L.L –Ainda  não sabemos. Temos o direito de executar a trilha no filme(a canção final é interpretada por Paula Morelembaum, esposa de Jaques), mas o lançamento do disco está a cargo de Jaques. Estamos cuidando desta estratégia e o disco deve sair por um selo francês.

Avdv – Que há de tão especial no trabalho com brasileiros?

L.L – Os brasileiros são muito positivos, muito otimistas. Aqui na Holanda, é diferente: ninguém parece muito satisfeito com as conquistas alheias(ri). Se você diz: “Ah, eu consegui fulano para meu filme”, as pessoas olham com suspeita. Meu contato com o Brasil não é recente. Meu melhor amigo na escola era  filho de um exilado político brasileiro, que vivia aqui na Holanda. Como nada é por acaso, eu me casei com uma brasileira  e hoje ela é o meu elo de ligação com o país.

Avdv – Você fará mais dois filmes envolvendo o Brasil. Gosta particularmente do país?
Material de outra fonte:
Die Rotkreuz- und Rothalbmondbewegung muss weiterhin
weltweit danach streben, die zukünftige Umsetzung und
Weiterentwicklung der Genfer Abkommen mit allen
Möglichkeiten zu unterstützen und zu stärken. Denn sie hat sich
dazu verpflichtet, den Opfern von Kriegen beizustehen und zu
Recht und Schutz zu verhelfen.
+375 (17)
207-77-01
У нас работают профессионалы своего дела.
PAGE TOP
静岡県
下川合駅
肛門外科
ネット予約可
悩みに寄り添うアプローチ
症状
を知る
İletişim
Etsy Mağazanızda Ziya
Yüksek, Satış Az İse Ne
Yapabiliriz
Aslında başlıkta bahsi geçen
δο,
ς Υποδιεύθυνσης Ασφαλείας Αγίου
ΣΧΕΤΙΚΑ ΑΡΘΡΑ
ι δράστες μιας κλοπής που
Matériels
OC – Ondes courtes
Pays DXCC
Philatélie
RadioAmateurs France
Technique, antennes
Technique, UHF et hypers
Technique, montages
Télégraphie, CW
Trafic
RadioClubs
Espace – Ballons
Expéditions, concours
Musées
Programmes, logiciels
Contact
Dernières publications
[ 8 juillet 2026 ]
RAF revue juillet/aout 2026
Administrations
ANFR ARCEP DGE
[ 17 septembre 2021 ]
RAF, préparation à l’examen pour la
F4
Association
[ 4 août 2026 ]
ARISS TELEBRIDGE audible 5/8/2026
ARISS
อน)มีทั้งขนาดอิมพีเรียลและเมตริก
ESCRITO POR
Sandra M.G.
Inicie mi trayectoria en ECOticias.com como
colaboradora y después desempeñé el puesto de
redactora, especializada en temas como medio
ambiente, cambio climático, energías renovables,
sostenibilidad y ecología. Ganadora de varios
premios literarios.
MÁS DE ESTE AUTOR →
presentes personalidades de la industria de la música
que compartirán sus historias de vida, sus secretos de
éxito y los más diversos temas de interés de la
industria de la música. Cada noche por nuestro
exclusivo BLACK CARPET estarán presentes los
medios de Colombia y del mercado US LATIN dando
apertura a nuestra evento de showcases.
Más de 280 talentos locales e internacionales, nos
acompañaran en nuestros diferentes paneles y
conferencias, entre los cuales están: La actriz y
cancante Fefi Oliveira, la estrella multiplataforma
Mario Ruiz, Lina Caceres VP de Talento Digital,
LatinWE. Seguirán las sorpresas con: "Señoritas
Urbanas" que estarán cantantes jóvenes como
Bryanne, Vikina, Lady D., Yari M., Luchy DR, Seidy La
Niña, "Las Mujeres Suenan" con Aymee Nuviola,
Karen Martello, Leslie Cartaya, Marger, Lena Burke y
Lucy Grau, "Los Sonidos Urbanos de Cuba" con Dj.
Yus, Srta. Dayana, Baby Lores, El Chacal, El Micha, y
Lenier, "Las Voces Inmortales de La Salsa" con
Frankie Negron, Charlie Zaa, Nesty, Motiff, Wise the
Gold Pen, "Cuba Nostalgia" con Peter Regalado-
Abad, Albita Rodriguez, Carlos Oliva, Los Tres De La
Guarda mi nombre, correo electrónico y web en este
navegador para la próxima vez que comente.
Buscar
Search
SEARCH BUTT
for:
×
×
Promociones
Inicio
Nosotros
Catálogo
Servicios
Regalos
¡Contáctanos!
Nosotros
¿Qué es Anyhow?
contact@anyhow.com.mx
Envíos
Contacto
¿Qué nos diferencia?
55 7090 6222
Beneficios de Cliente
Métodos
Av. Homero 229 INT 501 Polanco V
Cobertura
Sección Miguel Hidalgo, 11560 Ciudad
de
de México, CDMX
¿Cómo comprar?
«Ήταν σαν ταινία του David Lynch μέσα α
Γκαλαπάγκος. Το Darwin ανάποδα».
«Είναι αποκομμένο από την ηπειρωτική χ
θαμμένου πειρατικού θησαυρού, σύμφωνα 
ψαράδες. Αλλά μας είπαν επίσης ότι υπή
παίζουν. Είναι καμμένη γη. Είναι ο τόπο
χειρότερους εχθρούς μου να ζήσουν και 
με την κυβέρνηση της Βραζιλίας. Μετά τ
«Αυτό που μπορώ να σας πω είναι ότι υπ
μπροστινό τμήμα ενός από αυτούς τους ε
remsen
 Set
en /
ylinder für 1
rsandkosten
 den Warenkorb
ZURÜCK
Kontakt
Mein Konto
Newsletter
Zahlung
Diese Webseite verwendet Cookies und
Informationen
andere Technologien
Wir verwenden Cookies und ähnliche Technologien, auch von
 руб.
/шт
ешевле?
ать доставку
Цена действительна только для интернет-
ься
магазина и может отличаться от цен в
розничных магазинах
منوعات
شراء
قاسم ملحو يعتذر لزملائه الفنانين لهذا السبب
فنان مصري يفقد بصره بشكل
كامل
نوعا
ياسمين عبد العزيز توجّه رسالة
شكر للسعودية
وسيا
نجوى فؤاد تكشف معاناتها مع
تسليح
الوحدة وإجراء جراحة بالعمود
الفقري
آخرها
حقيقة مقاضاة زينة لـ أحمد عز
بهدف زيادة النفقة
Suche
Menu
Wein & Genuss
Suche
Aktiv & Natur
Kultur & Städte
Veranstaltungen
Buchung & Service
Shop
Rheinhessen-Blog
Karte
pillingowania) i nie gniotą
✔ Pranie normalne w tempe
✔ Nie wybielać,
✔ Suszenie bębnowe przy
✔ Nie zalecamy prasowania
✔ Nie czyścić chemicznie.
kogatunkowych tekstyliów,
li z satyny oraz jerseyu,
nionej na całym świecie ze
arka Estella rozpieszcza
L.L – Ainda não posso entrar em detalhes sobre os próximos projetos. Um deles, Play me the samba, abordará o romance entre duas pessoas maduras – uma aristocrata européia e um sambista -  que se reencontram 50 anos depois. O roteiro é  inspirado na música de Ataulfo Alves. O outro projeto, The Aquiver(para o qual está cotada a atriz Giovanna Antonelli)  tratará da escassez de água dos próximos 20 anos. Neste filme, eu quero mostrar o outro lado do Brasil; não o Brasil das favelas, da violência e da pobreza. Eu me sinto muito bem no Brasil. Na verdade, é muito difícil escolher onde morar. A mentalidade holandesa é de uma estreiteza e tanto…As pessoas dizem: “Oh, o Brasil é muito perigoso!”. Mas eu, eu só tenho coisas boas a dizer do Brasil.